__Task to carry out__.
Reproduce the entries shown below only from the line with "tinédzser éveik" down to the line with "und alles Gute für", keeping both end lines and copying each one exactly.

__Task input__.
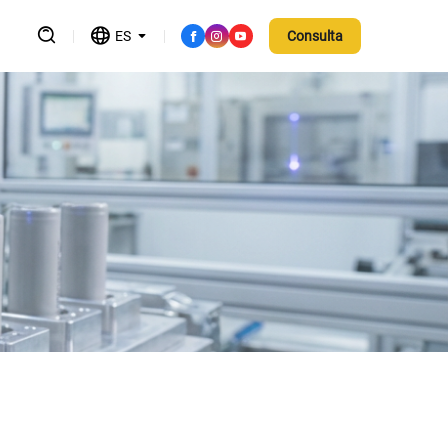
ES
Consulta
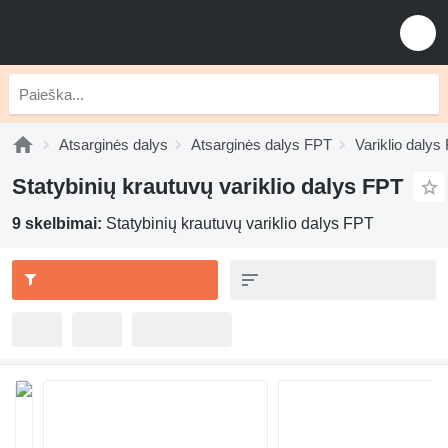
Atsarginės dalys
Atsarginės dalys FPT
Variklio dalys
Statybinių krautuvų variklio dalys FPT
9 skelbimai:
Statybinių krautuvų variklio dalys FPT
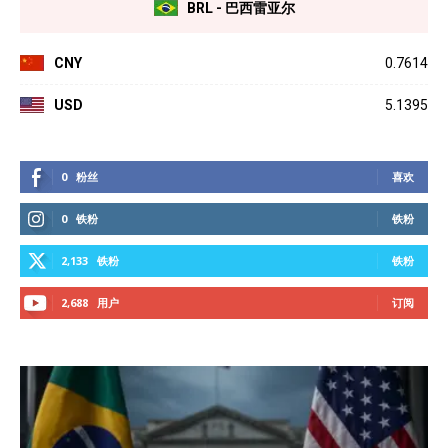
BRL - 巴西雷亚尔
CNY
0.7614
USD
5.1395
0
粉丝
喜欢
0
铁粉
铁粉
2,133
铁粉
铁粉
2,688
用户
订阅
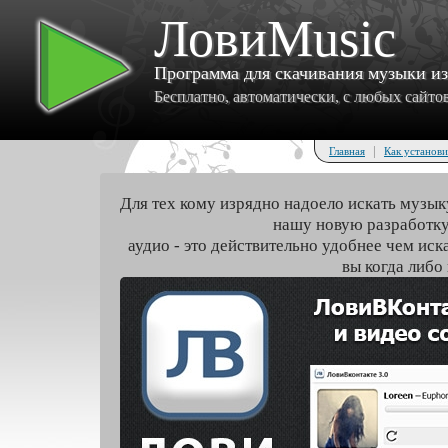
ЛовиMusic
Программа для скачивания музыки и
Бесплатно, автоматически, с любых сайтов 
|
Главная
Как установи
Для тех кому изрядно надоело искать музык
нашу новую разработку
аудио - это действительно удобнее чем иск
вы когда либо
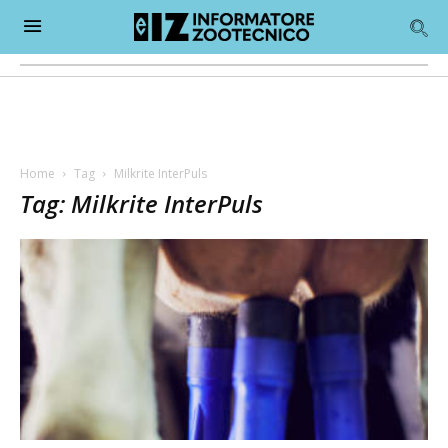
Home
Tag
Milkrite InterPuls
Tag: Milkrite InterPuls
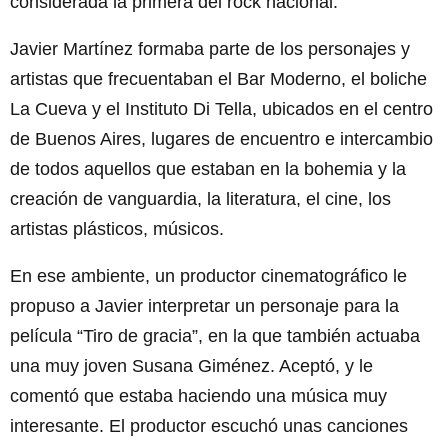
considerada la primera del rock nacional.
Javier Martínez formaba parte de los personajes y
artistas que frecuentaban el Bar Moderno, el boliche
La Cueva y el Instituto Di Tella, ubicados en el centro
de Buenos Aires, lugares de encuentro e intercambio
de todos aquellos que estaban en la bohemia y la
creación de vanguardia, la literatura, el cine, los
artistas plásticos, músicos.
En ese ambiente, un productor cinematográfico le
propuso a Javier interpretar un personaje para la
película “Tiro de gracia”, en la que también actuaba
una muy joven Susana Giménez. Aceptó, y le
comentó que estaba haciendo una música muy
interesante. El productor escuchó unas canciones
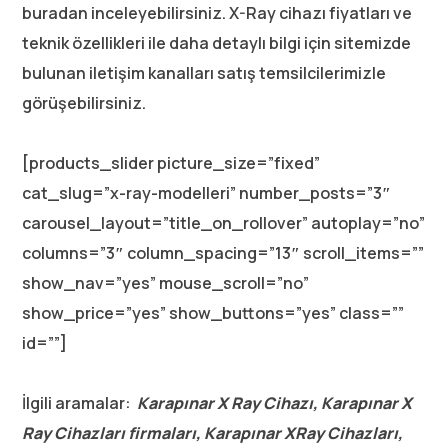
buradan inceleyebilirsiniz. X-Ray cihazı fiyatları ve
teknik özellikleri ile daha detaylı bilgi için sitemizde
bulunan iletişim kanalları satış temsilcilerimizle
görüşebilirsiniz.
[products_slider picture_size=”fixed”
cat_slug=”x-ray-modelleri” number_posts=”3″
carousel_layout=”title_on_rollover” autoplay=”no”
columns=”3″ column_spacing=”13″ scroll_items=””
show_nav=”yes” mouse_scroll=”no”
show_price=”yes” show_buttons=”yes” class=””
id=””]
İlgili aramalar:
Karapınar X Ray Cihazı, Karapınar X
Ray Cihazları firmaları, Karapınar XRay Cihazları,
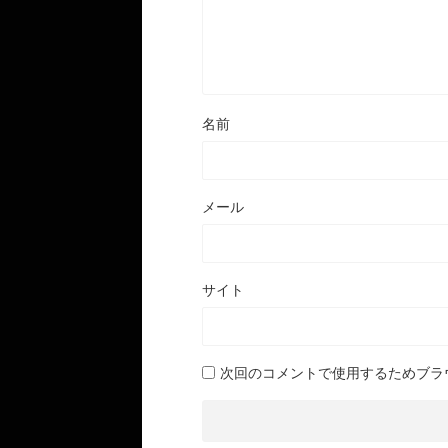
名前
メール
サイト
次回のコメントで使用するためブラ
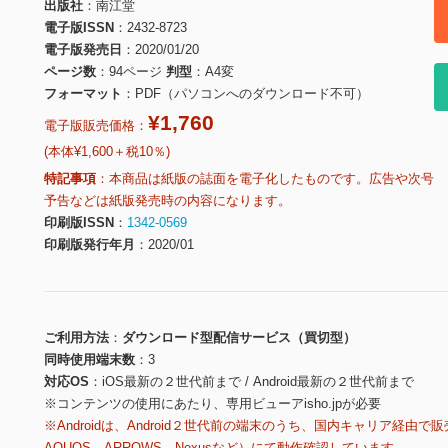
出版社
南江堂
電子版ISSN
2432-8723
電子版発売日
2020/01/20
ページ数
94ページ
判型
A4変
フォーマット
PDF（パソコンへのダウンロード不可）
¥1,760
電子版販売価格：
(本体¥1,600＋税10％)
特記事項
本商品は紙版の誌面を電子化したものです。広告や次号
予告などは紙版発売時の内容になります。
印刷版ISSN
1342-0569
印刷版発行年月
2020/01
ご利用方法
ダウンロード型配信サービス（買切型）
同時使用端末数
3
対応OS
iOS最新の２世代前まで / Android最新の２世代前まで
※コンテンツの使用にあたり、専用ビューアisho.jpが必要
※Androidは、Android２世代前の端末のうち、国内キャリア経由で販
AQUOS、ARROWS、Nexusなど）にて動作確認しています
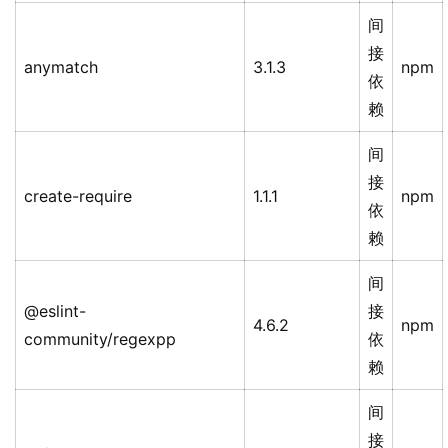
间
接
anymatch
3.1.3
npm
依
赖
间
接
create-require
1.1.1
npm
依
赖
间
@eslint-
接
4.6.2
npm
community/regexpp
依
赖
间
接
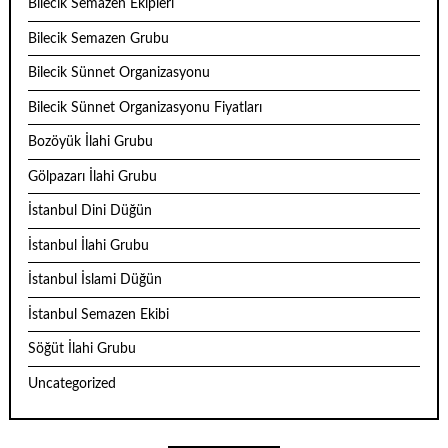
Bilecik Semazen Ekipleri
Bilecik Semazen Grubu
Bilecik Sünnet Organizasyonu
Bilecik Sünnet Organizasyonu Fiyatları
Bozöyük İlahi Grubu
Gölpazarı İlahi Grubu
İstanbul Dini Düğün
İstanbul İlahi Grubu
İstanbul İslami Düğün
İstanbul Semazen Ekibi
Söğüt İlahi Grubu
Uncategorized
--
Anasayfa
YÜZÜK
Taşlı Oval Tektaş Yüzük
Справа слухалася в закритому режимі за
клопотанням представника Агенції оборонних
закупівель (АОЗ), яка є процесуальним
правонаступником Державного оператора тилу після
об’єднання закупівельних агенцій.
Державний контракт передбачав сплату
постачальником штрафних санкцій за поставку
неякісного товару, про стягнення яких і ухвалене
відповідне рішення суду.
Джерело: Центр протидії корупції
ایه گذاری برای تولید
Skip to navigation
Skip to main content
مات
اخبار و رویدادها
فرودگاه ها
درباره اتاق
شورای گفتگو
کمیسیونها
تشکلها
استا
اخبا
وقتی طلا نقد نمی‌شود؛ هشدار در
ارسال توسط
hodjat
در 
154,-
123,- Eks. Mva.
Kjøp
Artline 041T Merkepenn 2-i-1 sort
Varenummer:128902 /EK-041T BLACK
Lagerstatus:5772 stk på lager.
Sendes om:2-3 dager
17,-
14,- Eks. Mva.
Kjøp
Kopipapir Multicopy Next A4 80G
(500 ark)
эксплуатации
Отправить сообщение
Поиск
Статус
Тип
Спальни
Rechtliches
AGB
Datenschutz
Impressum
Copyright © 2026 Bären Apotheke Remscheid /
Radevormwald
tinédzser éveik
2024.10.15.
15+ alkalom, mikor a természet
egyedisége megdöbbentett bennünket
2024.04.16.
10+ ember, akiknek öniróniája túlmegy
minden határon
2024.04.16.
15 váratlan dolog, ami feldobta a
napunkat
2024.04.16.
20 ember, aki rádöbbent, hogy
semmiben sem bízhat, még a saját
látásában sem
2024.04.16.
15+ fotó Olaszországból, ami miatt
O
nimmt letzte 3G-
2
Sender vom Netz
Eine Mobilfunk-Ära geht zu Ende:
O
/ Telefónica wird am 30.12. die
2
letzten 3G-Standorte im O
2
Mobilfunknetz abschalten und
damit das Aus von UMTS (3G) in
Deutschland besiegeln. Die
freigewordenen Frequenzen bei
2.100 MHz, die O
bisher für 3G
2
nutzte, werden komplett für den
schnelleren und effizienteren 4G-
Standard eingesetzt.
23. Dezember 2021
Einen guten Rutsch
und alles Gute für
* * *
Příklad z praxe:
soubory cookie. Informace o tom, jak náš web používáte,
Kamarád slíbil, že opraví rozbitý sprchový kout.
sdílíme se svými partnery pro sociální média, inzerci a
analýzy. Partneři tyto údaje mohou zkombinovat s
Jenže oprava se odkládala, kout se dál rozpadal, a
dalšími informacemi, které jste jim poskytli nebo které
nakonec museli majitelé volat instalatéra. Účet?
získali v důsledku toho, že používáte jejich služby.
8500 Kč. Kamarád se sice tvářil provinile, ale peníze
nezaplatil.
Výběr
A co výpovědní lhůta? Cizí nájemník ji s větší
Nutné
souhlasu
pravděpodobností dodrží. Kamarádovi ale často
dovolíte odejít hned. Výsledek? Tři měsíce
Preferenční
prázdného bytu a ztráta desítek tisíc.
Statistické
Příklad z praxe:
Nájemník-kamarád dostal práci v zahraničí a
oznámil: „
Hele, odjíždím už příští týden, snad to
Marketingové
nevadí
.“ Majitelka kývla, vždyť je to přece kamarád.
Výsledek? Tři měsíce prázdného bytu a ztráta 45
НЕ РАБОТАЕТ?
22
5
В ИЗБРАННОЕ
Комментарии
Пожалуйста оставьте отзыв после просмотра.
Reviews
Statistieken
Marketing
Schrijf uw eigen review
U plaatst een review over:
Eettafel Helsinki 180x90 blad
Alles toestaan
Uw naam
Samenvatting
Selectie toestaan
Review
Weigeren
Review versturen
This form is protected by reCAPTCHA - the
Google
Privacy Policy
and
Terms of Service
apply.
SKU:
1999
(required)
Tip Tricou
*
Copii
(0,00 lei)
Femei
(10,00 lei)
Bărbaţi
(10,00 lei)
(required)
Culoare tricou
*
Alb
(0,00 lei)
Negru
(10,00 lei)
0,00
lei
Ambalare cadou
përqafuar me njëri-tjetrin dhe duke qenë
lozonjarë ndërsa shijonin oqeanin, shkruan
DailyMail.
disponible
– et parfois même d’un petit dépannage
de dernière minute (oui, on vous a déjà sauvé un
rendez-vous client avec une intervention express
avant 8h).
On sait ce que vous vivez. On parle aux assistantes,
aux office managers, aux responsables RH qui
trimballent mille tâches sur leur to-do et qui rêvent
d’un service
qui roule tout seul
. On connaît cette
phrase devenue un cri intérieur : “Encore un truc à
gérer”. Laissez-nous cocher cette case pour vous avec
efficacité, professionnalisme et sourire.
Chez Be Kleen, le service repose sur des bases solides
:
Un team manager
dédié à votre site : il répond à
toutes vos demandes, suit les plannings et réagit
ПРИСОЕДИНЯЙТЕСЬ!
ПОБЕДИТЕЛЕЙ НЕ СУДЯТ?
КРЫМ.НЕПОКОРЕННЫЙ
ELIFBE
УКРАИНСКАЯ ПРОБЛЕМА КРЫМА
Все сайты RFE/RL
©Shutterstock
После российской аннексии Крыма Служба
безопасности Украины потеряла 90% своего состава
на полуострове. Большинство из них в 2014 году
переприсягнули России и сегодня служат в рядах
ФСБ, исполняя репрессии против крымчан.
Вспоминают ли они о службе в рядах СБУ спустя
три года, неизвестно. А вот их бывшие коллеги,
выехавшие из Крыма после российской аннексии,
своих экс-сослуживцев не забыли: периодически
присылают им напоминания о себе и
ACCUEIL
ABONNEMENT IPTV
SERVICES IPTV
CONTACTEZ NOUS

__Reply to the exercise__.
tinédzser éveik
2024.10.15.
15+ alkalom, mikor a természet
egyedisége megdöbbentett bennünket
2024.04.16.
10+ ember, akiknek öniróniája túlmegy
minden határon
2024.04.16.
15 váratlan dolog, ami feldobta a
napunkat
2024.04.16.
20 ember, aki rádöbbent, hogy
semmiben sem bízhat, még a saját
látásában sem
2024.04.16.
15+ fotó Olaszországból, ami miatt
O
nimmt letzte 3G-
2
Sender vom Netz
Eine Mobilfunk-Ära geht zu Ende:
O
/ Telefónica wird am 30.12. die
2
letzten 3G-Standorte im O
2
Mobilfunknetz abschalten und
damit das Aus von UMTS (3G) in
Deutschland besiegeln. Die
freigewordenen Frequenzen bei
2.100 MHz, die O
bisher für 3G
2
nutzte, werden komplett für den
schnelleren und effizienteren 4G-
Standard eingesetzt.
23. Dezember 2021
Einen guten Rutsch
und alles Gute für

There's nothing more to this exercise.